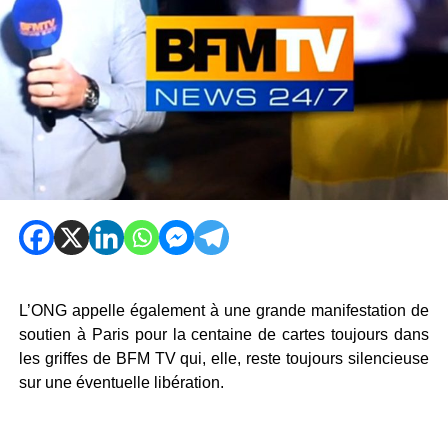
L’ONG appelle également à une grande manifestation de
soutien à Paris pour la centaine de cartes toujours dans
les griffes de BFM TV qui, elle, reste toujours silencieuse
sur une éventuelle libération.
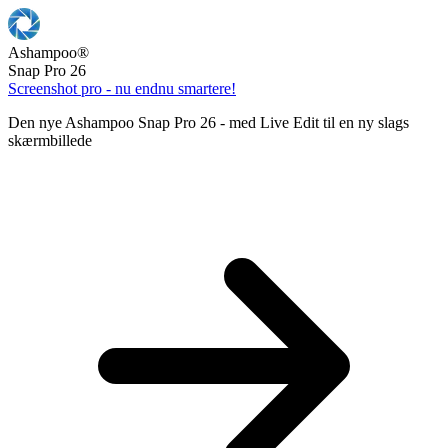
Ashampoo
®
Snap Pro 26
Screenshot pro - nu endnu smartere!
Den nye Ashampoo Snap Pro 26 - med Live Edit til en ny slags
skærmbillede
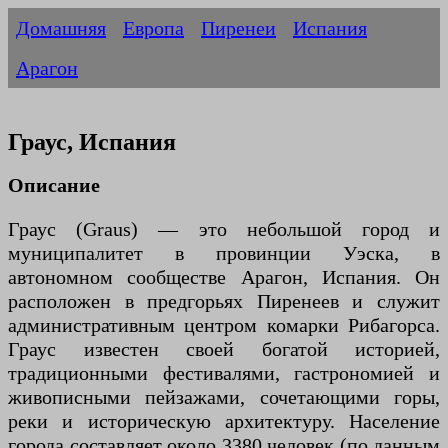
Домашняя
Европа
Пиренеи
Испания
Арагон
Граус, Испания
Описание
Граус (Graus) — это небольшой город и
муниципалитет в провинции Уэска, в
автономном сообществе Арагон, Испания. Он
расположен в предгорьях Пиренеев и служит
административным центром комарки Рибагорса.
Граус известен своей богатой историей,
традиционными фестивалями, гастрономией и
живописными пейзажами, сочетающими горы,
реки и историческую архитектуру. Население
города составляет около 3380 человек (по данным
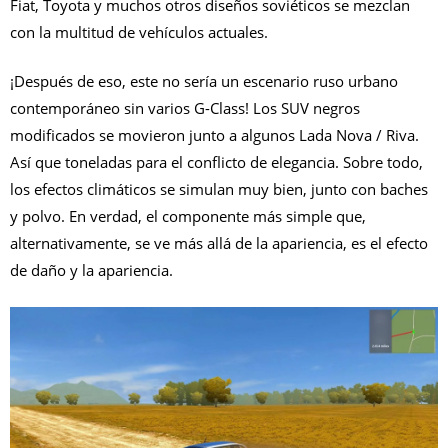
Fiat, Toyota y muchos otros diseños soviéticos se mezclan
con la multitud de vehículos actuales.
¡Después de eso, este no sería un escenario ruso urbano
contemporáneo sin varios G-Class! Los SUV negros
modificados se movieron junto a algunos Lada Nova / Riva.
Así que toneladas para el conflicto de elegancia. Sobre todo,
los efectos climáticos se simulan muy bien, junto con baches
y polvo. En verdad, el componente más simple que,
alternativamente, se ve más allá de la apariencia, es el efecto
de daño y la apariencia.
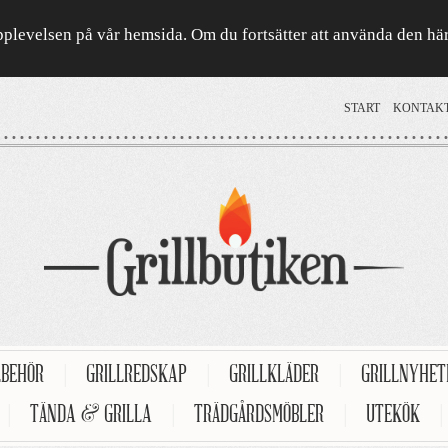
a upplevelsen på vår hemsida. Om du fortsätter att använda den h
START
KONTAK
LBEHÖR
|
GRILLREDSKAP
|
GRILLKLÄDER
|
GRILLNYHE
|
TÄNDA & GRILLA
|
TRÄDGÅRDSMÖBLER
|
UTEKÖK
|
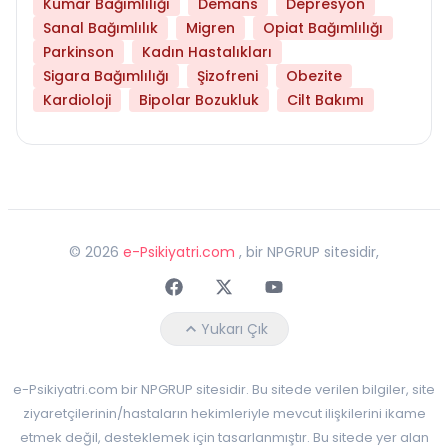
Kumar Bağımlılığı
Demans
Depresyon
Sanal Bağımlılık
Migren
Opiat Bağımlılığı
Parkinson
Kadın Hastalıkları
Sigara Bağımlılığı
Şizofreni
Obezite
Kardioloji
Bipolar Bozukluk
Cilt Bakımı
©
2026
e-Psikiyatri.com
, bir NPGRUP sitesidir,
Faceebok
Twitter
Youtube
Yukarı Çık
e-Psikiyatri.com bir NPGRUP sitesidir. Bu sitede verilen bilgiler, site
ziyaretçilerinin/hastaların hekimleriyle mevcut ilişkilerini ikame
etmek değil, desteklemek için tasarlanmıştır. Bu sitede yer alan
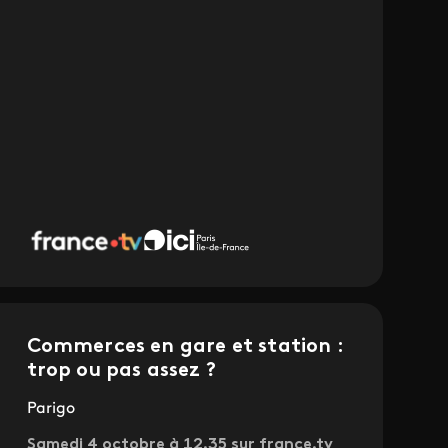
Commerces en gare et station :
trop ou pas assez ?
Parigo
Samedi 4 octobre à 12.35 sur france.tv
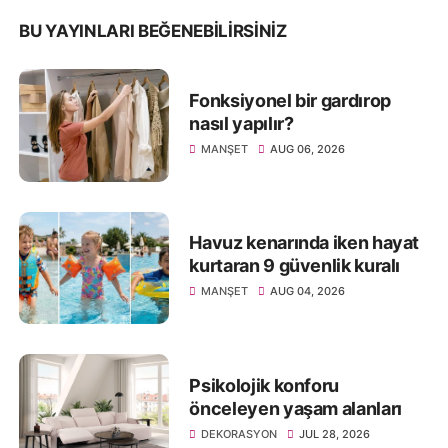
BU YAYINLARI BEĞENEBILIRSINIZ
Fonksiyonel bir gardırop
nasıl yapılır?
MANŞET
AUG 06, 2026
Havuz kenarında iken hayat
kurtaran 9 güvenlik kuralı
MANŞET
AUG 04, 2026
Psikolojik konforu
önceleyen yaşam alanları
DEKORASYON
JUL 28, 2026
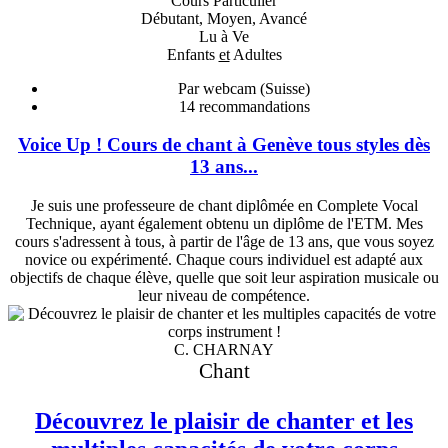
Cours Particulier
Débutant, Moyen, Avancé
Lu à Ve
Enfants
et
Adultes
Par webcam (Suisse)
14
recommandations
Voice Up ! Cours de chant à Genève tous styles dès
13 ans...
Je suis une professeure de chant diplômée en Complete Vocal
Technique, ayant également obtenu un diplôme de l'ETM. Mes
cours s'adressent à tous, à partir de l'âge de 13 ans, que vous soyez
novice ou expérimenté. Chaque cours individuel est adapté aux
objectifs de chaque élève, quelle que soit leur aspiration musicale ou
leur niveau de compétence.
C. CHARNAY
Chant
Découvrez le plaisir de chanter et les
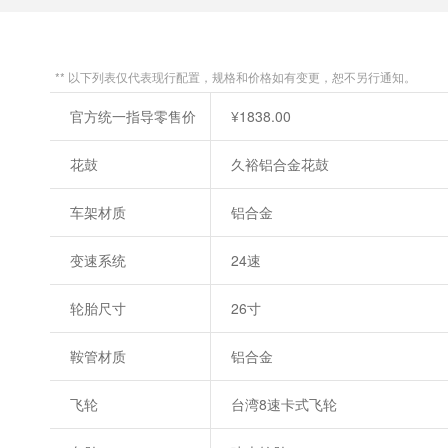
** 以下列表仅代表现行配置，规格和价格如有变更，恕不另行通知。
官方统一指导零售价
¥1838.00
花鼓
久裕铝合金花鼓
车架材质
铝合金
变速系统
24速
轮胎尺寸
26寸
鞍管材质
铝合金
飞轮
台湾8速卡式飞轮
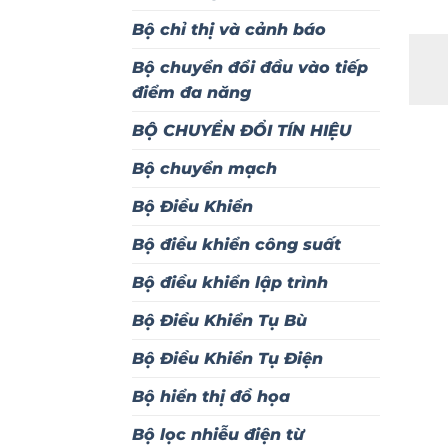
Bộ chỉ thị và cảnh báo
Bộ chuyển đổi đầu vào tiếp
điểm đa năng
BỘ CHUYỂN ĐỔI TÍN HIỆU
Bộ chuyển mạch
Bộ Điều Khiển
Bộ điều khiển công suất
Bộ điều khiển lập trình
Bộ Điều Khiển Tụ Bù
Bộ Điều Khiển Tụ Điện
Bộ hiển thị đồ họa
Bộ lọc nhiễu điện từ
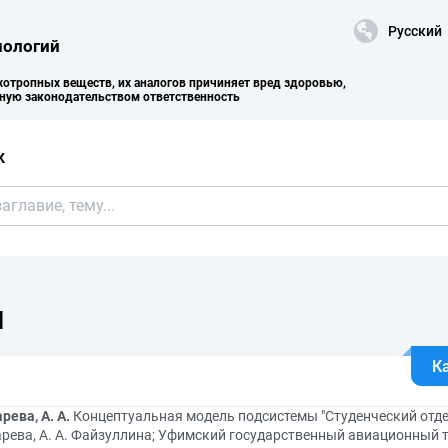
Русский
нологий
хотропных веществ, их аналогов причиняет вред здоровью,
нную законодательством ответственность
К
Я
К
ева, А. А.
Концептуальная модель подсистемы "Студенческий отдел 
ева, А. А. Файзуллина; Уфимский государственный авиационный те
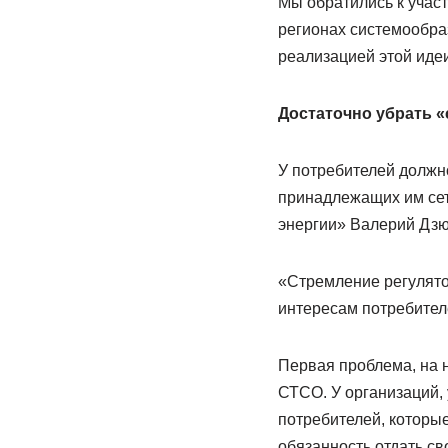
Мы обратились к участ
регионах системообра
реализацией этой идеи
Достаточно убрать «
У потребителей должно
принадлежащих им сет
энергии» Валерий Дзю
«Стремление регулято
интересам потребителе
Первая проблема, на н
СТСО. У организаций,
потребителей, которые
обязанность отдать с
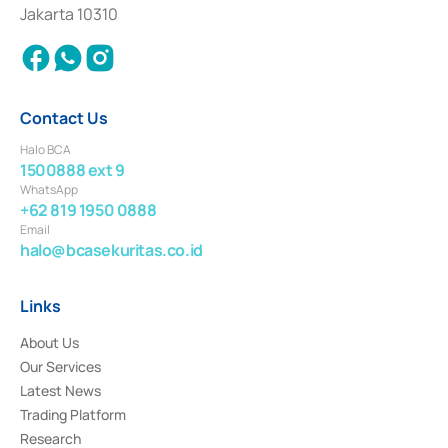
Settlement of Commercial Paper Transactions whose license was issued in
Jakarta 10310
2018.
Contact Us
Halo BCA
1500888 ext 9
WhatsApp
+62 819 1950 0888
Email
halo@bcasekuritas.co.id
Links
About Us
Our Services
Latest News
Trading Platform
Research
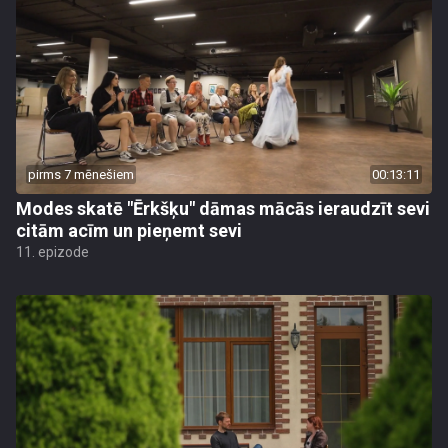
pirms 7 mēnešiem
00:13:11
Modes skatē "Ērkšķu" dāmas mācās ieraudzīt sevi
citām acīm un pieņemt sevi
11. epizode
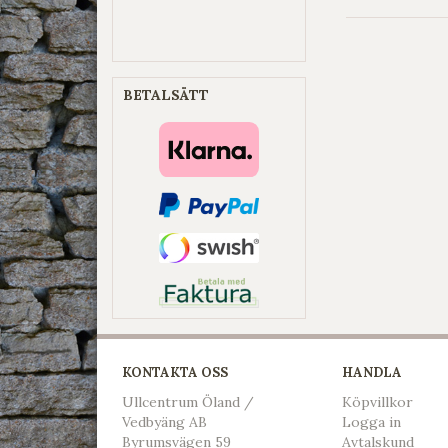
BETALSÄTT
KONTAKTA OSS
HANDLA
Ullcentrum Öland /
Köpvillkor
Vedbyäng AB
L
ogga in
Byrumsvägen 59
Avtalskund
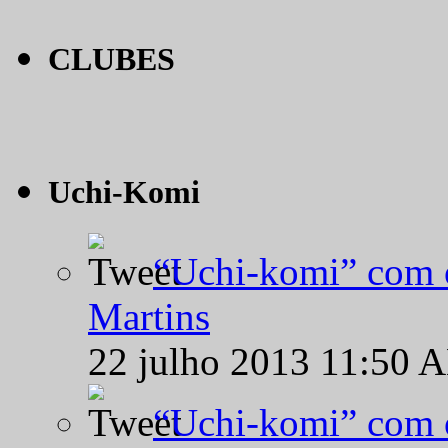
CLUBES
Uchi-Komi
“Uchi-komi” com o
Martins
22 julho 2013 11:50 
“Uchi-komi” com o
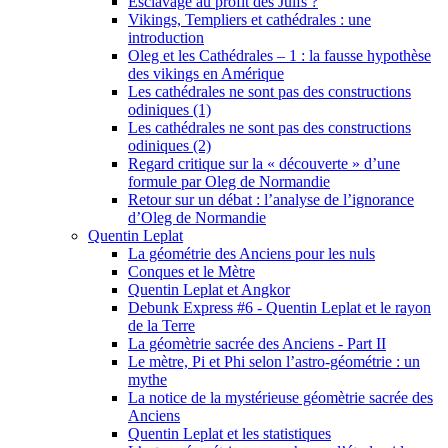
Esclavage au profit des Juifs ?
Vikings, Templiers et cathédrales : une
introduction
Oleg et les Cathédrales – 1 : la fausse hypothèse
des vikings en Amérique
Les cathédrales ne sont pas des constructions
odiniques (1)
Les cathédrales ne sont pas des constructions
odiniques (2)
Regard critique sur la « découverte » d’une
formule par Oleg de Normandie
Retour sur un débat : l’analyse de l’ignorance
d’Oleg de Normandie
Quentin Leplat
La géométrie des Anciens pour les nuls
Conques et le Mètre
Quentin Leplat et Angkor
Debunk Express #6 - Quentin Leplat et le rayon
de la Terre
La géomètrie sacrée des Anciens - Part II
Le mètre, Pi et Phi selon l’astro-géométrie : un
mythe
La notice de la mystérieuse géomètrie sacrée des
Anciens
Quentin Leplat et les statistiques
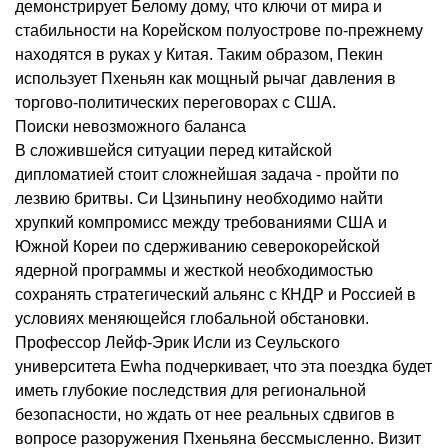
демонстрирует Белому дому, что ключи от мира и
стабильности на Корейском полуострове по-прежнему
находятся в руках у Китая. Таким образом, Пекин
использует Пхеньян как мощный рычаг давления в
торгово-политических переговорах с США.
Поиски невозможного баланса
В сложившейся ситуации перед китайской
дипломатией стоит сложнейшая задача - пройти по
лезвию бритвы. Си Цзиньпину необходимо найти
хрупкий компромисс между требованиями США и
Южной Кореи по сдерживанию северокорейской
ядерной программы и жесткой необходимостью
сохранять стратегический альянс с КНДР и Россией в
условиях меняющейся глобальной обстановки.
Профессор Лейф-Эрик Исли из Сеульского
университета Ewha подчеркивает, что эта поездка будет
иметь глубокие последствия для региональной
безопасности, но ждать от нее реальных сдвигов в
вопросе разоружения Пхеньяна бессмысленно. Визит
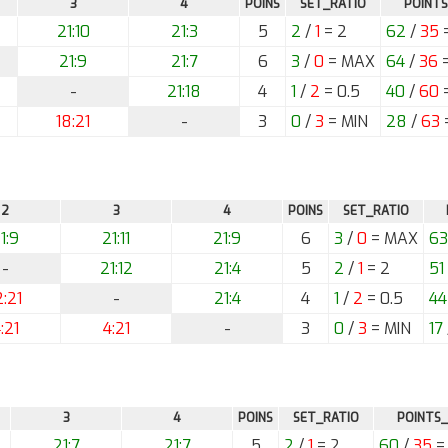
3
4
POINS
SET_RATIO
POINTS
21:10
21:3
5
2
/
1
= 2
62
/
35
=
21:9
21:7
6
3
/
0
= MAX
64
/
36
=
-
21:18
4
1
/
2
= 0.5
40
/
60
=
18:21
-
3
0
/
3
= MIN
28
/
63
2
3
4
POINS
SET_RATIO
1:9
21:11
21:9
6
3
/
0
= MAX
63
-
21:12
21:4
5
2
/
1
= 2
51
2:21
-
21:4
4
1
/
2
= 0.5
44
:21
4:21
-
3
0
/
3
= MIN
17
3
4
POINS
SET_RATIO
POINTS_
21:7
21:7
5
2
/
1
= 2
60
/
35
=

____

* _WHAT TO DO_: The entries are to be copied exactly, and each image is to be omitted.

* _EXERCISE RESPONSE_:
L’ONG appelle également à une grande manifestation de
soutien à Paris pour la centaine de cartes toujours dans
les griffes de BFM TV qui, elle, reste toujours silencieuse
sur une éventuelle libération.
Ashampoo
®
Snap Pro 26
Screenshot pro - nu endnu smartere!
Den nye Ashampoo Snap Pro 26 - med Live Edit til en ny slags
skærmbillede
Домашняя
Европа
Пиренеи
Испания
Арагон
Граус, Испания
Описание
Граус (Graus) — это небольшой город и
муниципалитет в провинции Уэска, в
автономном сообществе Арагон, Испания. Он
расположен в предгорьях Пиренеев и служит
административным центром комарки Рибагорса.
Граус известен своей богатой историей,
традиционными фестивалями, гастрономией и
живописными пейзажами, сочетающими горы,
реки и историческую архитектуру. Население
города составляет около 3380 человек (по данным
Fiat, Toyota y muchos otros diseños soviéticos se mezclan
con la multitud de vehículos actuales.
¡Después de eso, este no sería un escenario ruso urbano
contemporáneo sin varios G-Class! Los SUV negros
modificados se movieron junto a algunos Lada Nova / Riva.
Así que toneladas para el conflicto de elegancia. Sobre todo,
los efectos climáticos se simulan muy bien, junto con baches
y polvo. En verdad, el componente más simple que,
alternativamente, se ve más allá de la apariencia, es el efecto
de daño y la apariencia.
a upplevelsen på vår hemsida. Om du fortsätter att använda den h
START
KONTAK
LBEHÖR
|
GRILLREDSKAP
|
GRILLKLÄDER
|
GRILLNYHE
|
TÄNDA & GRILLA
|
TRÄDGÅRDSMÖBLER
|
UTEKÖK
|
Kumar Bağımlılığı
Demans
Depresyon
Sanal Bağımlılık
Migren
Opiat Bağımlılığı
Parkinson
Kadın Hastalıkları
Sigara Bağımlılığı
Şizofreni
Obezite
Kardioloji
Bipolar Bozukluk
Cilt Bakımı
©
2026
e-Psikiyatri.com
, bir NPGRUP sitesidir,
Faceebok
Twitter
Youtube
Yukarı Çık
e-Psikiyatri.com bir NPGRUP sitesidir. Bu sitede verilen bilgiler, site
ziyaretçilerinin/hastaların hekimleriyle mevcut ilişkilerini ikame
etmek değil, desteklemek için tasarlanmıştır. Bu sitede yer alan
Commerces en gare et station :
trop ou pas assez ?
Parigo
Samedi 4 octobre à 12.35 sur france.tv
BU YAYINLARI BEĞENEBILIRSINIZ
Fonksiyonel bir gardırop
nasıl yapılır?
MANŞET
AUG 06, 2026
Havuz kenarında iken hayat
kurtaran 9 güvenlik kuralı
MANŞET
AUG 04, 2026
Psikolojik konforu
önceleyen yaşam alanları
DEKORASYON
JUL 28, 2026
Cours Particulier
Débutant, Moyen, Avancé
Lu à Ve
Enfants
et
Adultes
Par webcam (Suisse)
14
recommandations
Voice Up ! Cours de chant à Genève tous styles dès
13 ans...
Je suis une professeure de chant diplômée en Complete Vocal
Technique, ayant également obtenu un diplôme de l'ETM. Mes
cours s'adressent à tous, à partir de l'âge de 13 ans, que vous soyez
novice ou expérimenté. Chaque cours individuel est adapté aux
objectifs de chaque élève, quelle que soit leur aspiration musicale ou
leur niveau de compétence.
C. CHARNAY
Chant
Découvrez le plaisir de chanter et les
** 以下列表仅代表现行配置，规格和价格如有变更，恕不另行通知。
官方统一指导零售价
¥1838.00
花鼓
久裕铝合金花鼓
车架材质
铝合金
变速系统
24速
轮胎尺寸
26寸
鞍管材质
铝合金
飞轮
台湾8速卡式飞轮
Bộ chỉ thị và cảnh báo
Bộ chuyển đổi đầu vào tiếp
điểm đa năng
BỘ CHUYỂN ĐỔI TÍN HIỆU
Bộ chuyển mạch
Bộ Điều Khiển
Bộ điều khiển công suất
Bộ điều khiển lập trình
Bộ Điều Khiển Tụ Bù
Bộ Điều Khiển Tụ Điện
Bộ hiển thị đồ họa
Bộ lọc nhiễu điện từ
Русский
нологий
хотропных веществ, их аналогов причиняет вред здоровью,
нную законодательством ответственность
К
Я
К
ева, А. А.
Концептуальная модель подсистемы "Студенческий отдел 
ева, А. А. Файзуллина; Уфимский государственный авиационный те
Мы обратились к участ
регионах системообра
реализацией этой идеи
Достаточно убрать «
У потребителей должно
принадлежащих им сет
энергии» Валерий Дзю
«Стремление регулято
интересам потребителе
Первая проблема, на н
СТСО. У организаций,
потребителей, которые
обязанность отдать с
Settlement of Commercial Paper Transactions whose license was issued in
Jakarta 10310
2018.
Contact Us
Halo BCA
1500888 ext 9
WhatsApp
+62 819 1950 0888
Email
halo@bcasekuritas.co.id
Links
About Us
Our Services
Latest News
Trading Platform
Research
pirms 7 mēnešiem
00:13:11
Modes skatē "Ērkšķu" dāmas mācās ieraudzīt sevi
citām acīm un pieņemt sevi
11. epizode
BETALSÄTT
KONTAKTA OSS
HANDLA
Ullcentrum Öland /
Köpvillkor
Vedbyäng AB
L
ogga in
Byrumsvägen 59
Avtalskund
CLUBES
Uchi-Komi
“Uchi-komi” com o
Martins
22 julho 2013 11:50 
“Uchi-komi” com o
Esclavage au profit des Juifs ?
Vikings, Templiers et cathédrales : une
introduction
Oleg et les Cathédrales – 1 : la fausse hypothèse
des vikings en Amérique
Les cathédrales ne sont pas des constructions
odiniques (1)
Les cathédrales ne sont pas des constructions
odiniques (2)
Regard critique sur la « découverte » d’une
formule par Oleg de Normandie
Retour sur un débat : l’analyse de l’ignorance
d’Oleg de Normandie
Quentin Leplat
La géométrie des Anciens pour les nuls
Conques et le Mètre
Quentin Leplat et Angkor
Debunk Express #6 - Quentin Leplat et le rayon
de la Terre
La géomètrie sacrée des Anciens - Part II
Le mètre, Pi et Phi selon l’astro-géométrie : un
mythe
La notice de la mystérieuse géomètrie sacrée des
Anciens
Quentin Leplat et les statistiques
демонстрирует Белому дому, что ключи от мира и
стабильности на Корейском полуострове по-прежнему
находятся в руках у Китая. Таким образом, Пекин
использует Пхеньян как мощный рычаг давления в
торгово-политических переговорах с США.
Поиски невозможного баланса
В сложившейся ситуации перед китайской
дипломатией стоит сложнейшая задача - пройти по
лезвию бритвы. Си Цзиньпину необходимо найти
хрупкий компромисс между требованиями США и
Южной Кореи по сдерживанию северокорейской
ядерной программы и жесткой необходимостью
сохранять стратегический альянс с КНДР и Россией в
условиях меняющейся глобальной обстановки.
Профессор Лейф-Эрик Исли из Сеульского
университета Ewha подчеркивает, что эта поездка будет
иметь глубокие последствия для региональной
безопасности, но ждать от нее реальных сдвигов в
вопросе разоружения Пхеньяна бессмысленно. Визит
3
4
POINS
SET_RATIO
POINTS
21:10
21:3
5
2
/
1
= 2
62
/
35
=
21:9
21:7
6
3
/
0
= MAX
64
/
36
=
-
21:18
4
1
/
2
= 0.5
40
/
60
=
18:21
-
3
0
/
3
= MIN
28
/
63
2
3
4
POINS
SET_RATIO
1:9
21:11
21:9
6
3
/
0
= MAX
63
-
21:12
21:4
5
2
/
1
= 2
51
2:21
-
21:4
4
1
/
2
= 0.5
44
:21
4:21
-
3
0
/
3
= MIN
17
3
4
POINS
SET_RATIO
POINTS_
21:7
21:7
5
2
/
1
= 2
60
/
35
=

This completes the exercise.